In 2012, Mayor Rahm Emanuel and former President Bill Clinton together unveiled plans to create a $1.7 billion Infrastructure Trust tailor-made to convince private investors to bankroll transformative projects Chicago could not afford to build on its own.

Three years later, the trust was such a bust that Emanuel ordered a top-to-bottom shake-up to get it moving.

On Thursday, mayoral candidate Gery Chico argued that it’s time to give up on the idea altogether.

He wants to pull the plug on the Infrastructure Trust and funnel the nearly $2 million in annual spending into bolstering mental health services decimated by Emanuel’s 2012 clinic closings.

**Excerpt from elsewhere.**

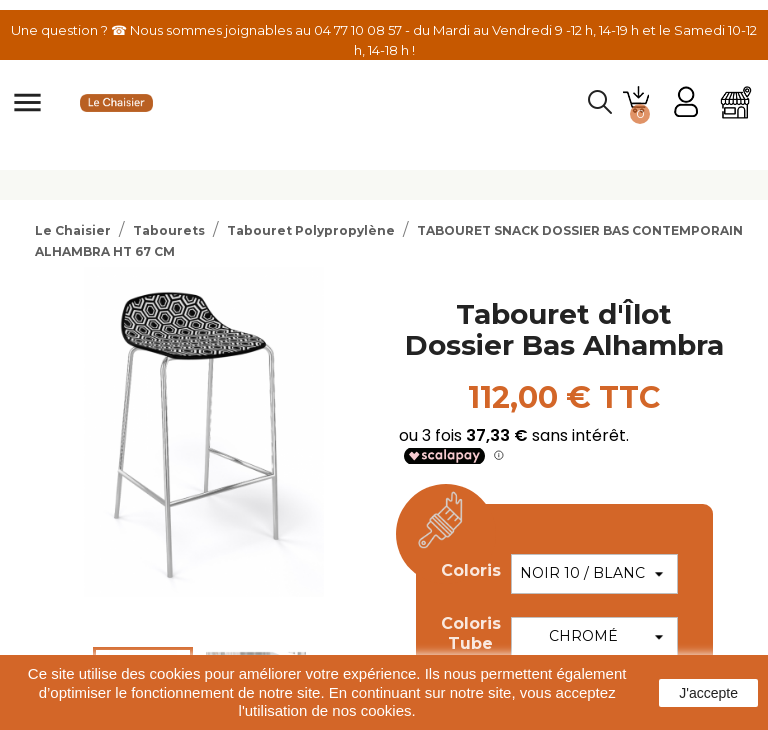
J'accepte (708, 693)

RELATED: Infrastructure Trust fails to raise a dime but has cost taxpayers $5M

“It hasn’t produced the results we all wished it had. It’s time to move on [and] re-direct precious money to something absolutely needed by so many Chicagoans. And that’s more mental health services,” Chico said.

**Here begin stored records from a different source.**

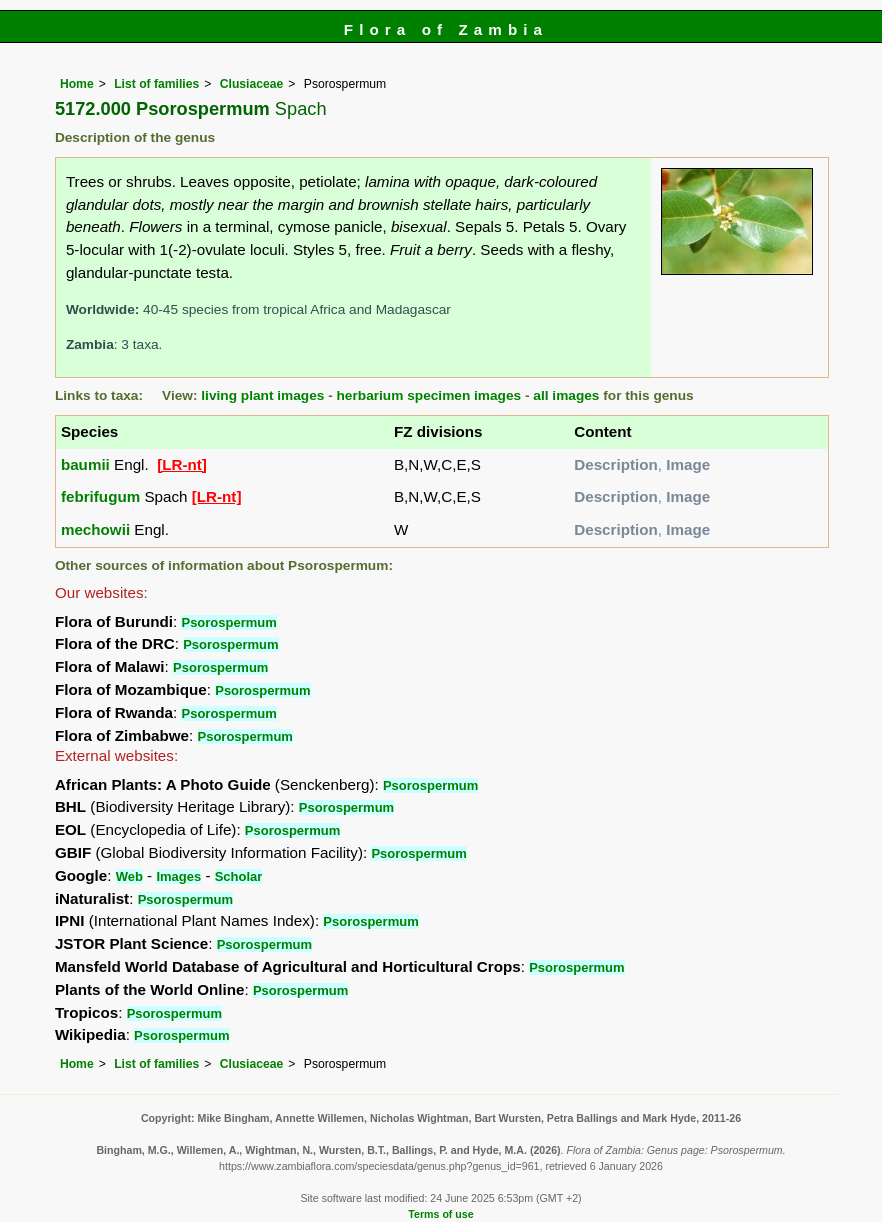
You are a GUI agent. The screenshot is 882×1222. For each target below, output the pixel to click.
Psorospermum (228, 622)
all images (566, 395)
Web (129, 876)
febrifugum (100, 496)
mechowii (95, 529)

“I would look at re-opening some of those [shuttered] clinics. And if not reopening the clinics, then using the money with other parties that are out there providing mental health services to give them additional capacity. Every place I go in the city, I hear about the need for additional mental health service.”

The mayor’s office refused to comment on Chico’s proposal to disband the Trust.

“The mayor isn’t going to referee the race. It’s up to the voters to evaluate the candidates and their positions,” Emanuel spokeswoman Shannon Breymaier wrote in an emailed statement.

Last year, the Sun-Times Watchdogs reported that the Infrastructure Trust had yet to raise a dime in private financing for a single public works project.

At the same time, it had cost Chicago taxpayers more than $5.1 million to pay for its handful of employees, offices on Wacker Drive, consulting fees and other expenses.

Rather than disband the taxpayer-funded not-for-profit, Emanuel saved face by shifting course.

When his plan to use the trust as a vehicle to renovate the Uptown Theater fell apart, Emanuel changed the core mission. He handed the trust procurement and management work that would otherwise be handled by city departments or by the Public Building Commission he chairs.

The trust helped pick a contractor to upgrade Chicago’s 278,000 streetlights and did the same for the $95 million police and fire training academy that Emanuel wants to build in West Garfield Park.

The trust is now negotiating an O’Hare Express contract with visionary billionaire Elon Musk and overseeing the rebuilding of Chicago’s longtime fleet maintenance facility on a vacant 12.5-acre site at 210 W. 69th St. that once housed Kennedy-King College.

On Thursday, Chico argued that the Trust has “nothing to show but lightbulbs” and it’s not worth the money to keep it around to ride herd over other city projects.

“Shut it down. You could do every one of those projects out of a city department. We don’t need to spend two million bucks on staff when we have competent people in the departments,” he said.

Emanuel’s decision to consolidate mental health clinics has become a flash point in the mayor’s race, as it was four years ago, when he was still a candidate.

Chance the Rapper and his hand-picked candidate, Amara Enyia, have a shared plan to bolster mental health services and guarantee that Chicago Public Schools students have access to licensed social workers and nurses.

Earlier this year, Chance used the second annual summit for his SocialWorks charity to announce $100,000 grants to 20 more CPS schools and a $1 million donation to mental health services in Chicago.

During City Council hearings on Emanuel’s final budget this fall, Health Commissioner Dr. Julie Morita argued that the mayor’s decision to consolidate Chicago’s 12 mental health clinics has been blamed for “all social ills,” but it was the “necessary and right thing to do” after devastating state funding cuts.